The foreign currency valuation is arguably the easiest ledger position valuation to understand. It is always relevant if the position currency differs from the valuation currency. The foreign currency valuation adjusts the value of the position in the valuation currency to the current exchange rate between the position and valuation currency in accordance with the accounting principle.

This step determines the gains and losses resulting from changes in the exchange rate. Determining the write-up / write-down amount in a foreign currency:

The purchase value (= acquisition value) and the book value of the position are determined in position and valuation currency.

The new book exchange rate is determined by comparing the following exchange rates in accordance with the rules defined in the position management procedure.

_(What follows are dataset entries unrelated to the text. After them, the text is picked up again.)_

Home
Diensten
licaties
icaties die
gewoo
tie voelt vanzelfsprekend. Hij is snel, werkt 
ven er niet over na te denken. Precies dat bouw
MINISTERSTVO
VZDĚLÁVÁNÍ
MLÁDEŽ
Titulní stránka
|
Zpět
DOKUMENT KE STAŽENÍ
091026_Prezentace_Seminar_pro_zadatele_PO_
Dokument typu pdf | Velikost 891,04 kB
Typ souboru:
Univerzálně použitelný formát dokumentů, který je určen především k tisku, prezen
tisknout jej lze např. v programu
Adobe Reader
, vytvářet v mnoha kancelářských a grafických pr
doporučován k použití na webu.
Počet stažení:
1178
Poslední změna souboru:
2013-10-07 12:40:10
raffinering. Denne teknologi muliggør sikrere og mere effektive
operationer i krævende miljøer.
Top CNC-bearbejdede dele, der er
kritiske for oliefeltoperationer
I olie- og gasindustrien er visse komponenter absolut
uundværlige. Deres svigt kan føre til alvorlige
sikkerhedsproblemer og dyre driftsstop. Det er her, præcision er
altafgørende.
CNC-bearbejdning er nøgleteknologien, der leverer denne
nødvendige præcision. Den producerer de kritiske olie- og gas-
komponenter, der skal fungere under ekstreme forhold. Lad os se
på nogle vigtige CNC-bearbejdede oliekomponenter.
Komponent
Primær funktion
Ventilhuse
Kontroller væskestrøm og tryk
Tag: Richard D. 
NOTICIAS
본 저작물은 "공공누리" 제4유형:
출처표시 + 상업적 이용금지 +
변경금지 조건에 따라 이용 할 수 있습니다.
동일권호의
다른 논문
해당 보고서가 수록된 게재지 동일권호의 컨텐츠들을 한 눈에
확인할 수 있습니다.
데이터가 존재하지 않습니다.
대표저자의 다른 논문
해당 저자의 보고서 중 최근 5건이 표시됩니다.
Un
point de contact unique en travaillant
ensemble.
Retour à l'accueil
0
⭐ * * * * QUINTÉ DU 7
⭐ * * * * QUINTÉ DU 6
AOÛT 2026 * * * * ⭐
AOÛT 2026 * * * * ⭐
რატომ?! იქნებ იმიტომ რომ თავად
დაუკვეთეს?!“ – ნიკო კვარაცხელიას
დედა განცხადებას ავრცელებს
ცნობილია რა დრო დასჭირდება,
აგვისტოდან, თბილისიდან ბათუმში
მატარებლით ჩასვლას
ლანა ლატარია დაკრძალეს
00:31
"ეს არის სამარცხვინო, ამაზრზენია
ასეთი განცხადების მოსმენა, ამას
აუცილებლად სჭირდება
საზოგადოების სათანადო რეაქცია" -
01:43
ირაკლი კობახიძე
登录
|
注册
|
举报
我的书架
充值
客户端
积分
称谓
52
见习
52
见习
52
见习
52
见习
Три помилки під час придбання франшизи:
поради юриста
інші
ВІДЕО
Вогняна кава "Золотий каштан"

Current market exchange rate

Old book exchange rate

Acquisition exchange rate

The foreign currency write-up / write-down amount in valuation currency is determined as follows:

(Book value of the position in position currency x New book exchange rate) – (Book value of the position in position currency x Old book exchange rate) = Foreign exchange write-up/write-down amount in valuation currency.

The related configuration

  1. The Type of step should be 005.


    2. Procedure for a Step

The procedure is a user-assigned four-character name for a valuation step that is defined in the context of a key date valuation. The name is only unique within a valuation category. This means that, for example, an amortization procedure and a rate valuation procedure may both have the same name.

    3. Price/Rate Type

You use the Exchange Rate Type field to define which exchange rate is relevant for the valuation: for example, the middle rate, bid rate, or similar rates.

4. Component for Valuation

For the component for valuation, you almost always select the Book Value option. You can select the Amortized Acquisition Value option if you perform an amortization for the position. You can also choose whether this valuation is supposed to be carried out for the key date valuation or for the calculation of derived business transactions or only for the key date valuation (Amortized Acquisition Value; Only at Valuation option)


You separately define how write-ups and write-downs are to occur: here, the Write Up/Down to Market Value, Write Up/Down to Purchase Value, and No Write Up/Down options are available. Based on these parameters, we can already understand what the system calculates with a foreign currency valuation. The basis, which is the book value in most cases, is translated from the position currency into the valuation currency using the key date rate. This value is compared to the present book value in the valuation currency. In accordance with the rules for the write-up or write-down, the system generates a flow of the difference and posts this with the update types of the (V202) and (V203) fields.

    5. Gain/loss handling

In terms of the possible Gain/Loss Handling settings, according to IFRS, although financial instruments in the Available for Sale holding category are shown with their market price in the balance sheet, changes to the market price must not be entered in the P/L. They are, in fact, posted in the shareholder’s equity/other comprehensive income. The provisions in the equity capital are dissolved into P/L only when the financial instrument expires or is sold. You achieve this behavior using the Do Not Realize Gains/Losses setting mentioned. In addition to the Foreign Exchange Valuation component, the system manages a second component, Foreign Exchange Valuation Not Affecting P/L. The system also uses update types of fields (V202) and (V203) from Figure 5.46. Naturally, you must assign another account determination.